Home equity loan guidelines

If you’ve been paying off your mortgage for a little while you’ll start to build up a bit of equity, particularly if the housing market in your area is seeing property values increase. You may be wondering how you could access that equity, whether to pay off a debt, fund home renovations or take your family on a holiday.

Equity – the difference between the value of your property and the loan amount – may be accessed if needed for whatever financial reason. And may be done through a home equity loan.

However, home equity loans aren’t a one-size-fits-all financing option.

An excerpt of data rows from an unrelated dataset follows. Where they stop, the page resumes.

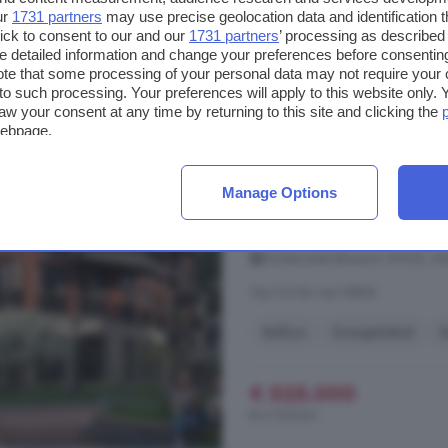
€ 350.000
ur
1731 partners
may use precise geolocation data and identification 
€ 5.932/m²
ick to consent to our and our
1731 partners
’ processing as described 
detailed information and change your preferences before consenting
te that some processing of your personal data may not require your 
3-kamerappartement 
t to such processing. Your preferences will apply to this website only
aw your consent at any time by returning to this site and clicking the
webpage.
91 m²
1 badkamer
...
appartement
B103 gelegen mi
Manage Options
gelegen op 1e verdieping balkon 2
parkeerplaats in parkeerkelder e
De Barones (Bouwnr. B103), 6
Op 3.6 km van Niftrik
Balkon
Energielabel
K
€ 525.000
€ 5.769/m²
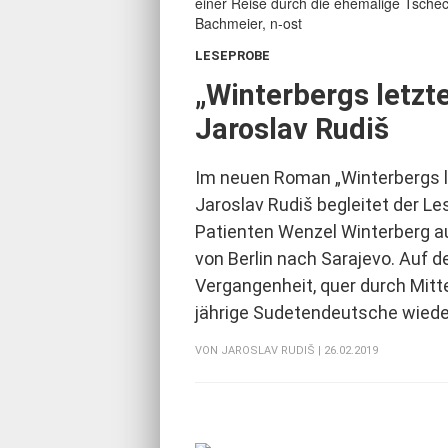
LESEPROBE
:
„Winterbergs letzt
Jaroslav Rudiš
Im neuen Roman „Winterbergs l
Jaroslav Rudiš begleitet der L
Patienten Wenzel Winterberg au
von Berlin nach Sarajevo. Auf de
Vergangenheit, quer durch Mitt
jährige Sudetendeutsche wied
VON
JAROSLAV RUDIŠ
| 26.02.2019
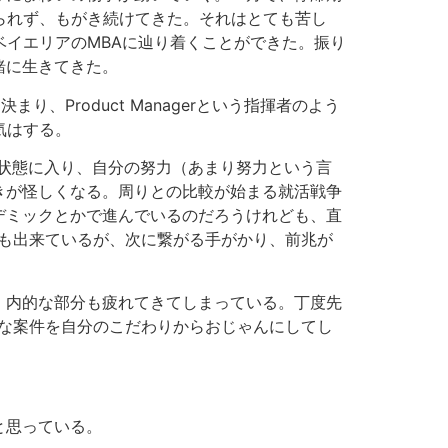
られず、もがき続けてきた。それはとても苦し
ベイエリアのMBAに辿り着くことができた。振り
緒に生きてきた。
、Product Managerという指揮者のよう
気はする。
種フロー状態に入り、自分の努力（あまり努力という言
きが怪しくなる。周りとの比較が始まる就活戦争
デミックとかで進んでいるのだろうけれども、直
ーチも出来ているが、次に繋がる手がかり、前兆が
、内的な部分も疲れてきてしまっている。丁度先
な案件を自分のこだわりからおじゃんにしてし
と思っている。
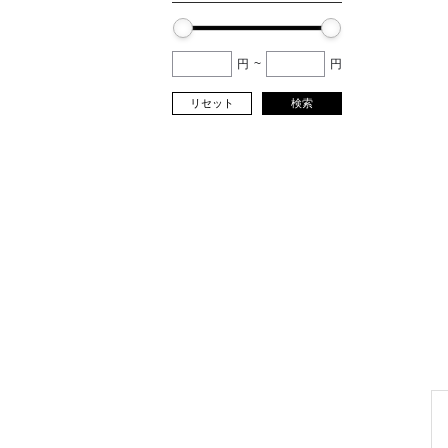
円
~
円
リセット
検索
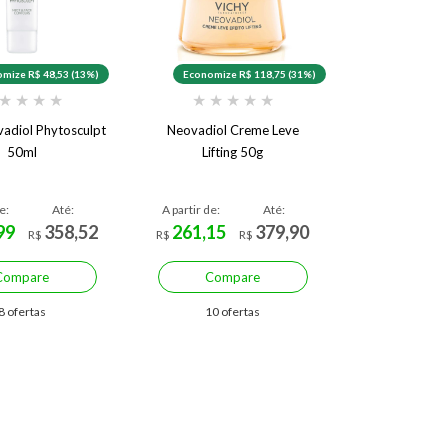
mize R$ 48,53 (13%)
Economize R$ 118,75 (31%)
★
★
★
★
★
★
★
★
★
vadiol Phytosculpt
Neovadiol Creme Leve
50ml
Lifting 50g
e:
Até:
A partir de:
Até:
99
358,52
261,15
379,90
R$
R$
R$
Compare
Compare
8 ofertas
10 ofertas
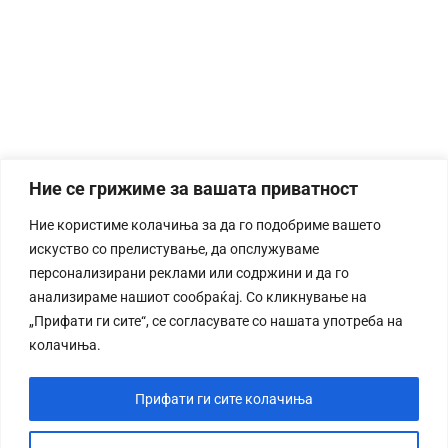
Ние се грижиме за вашата приватност
Ние користиме колачиња за да го подобриме вашето
искуство со прелистување, да опслужуваме
персонализирани реклами или содржини и да го
анализираме нашиот сообраќај. Со кликнување на
„Прифати ги сите“, се согласувате со нашата употреба на
колачиња.
Прифати ги сите колачиња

Let’s explore some of the basic guidelines so you can deepen your understanding of home equity loans.

All about home equity loans

What to know about home equity loans

Home equity loans are where a borrower uses the equity in their property as security to borrow money.

There are three main ways homeowners can access the equity in their home via a home equity loan:

  • Line of credit – Like a credit card, you are given a pre-approved credit limit and may use these funds you need. CBA, ANZ, Westpac offer Line-of-credit-type home equity products. You pay interest on any funds you borrow.
  • Lump sum – Like a personal loan, you may be able to use your equity as security to borrow a sum of money to be repaid with interest.
  • Reverse mortgage – Available for retirees, typically for those who own their property outright. This option is usually used to help fund retirement costs. You may access part of the value of your property, either as ongoing income or a lump sum. This is repaid when the borrower chooses, including when selling the home, if moving into aged care of if they pass away.

Some homeowners may choose to access the equity in their mortgage by refinancing and increasing their loan value. This is different to a home equity loan but still one option homeowners may want to consider in their research.

When can you use a home equity loan?

You may be able to apply for a home equity loan when you have enough equity to use, generally when the property has increased in value and/or if you’ve paid equity into the loan over several years.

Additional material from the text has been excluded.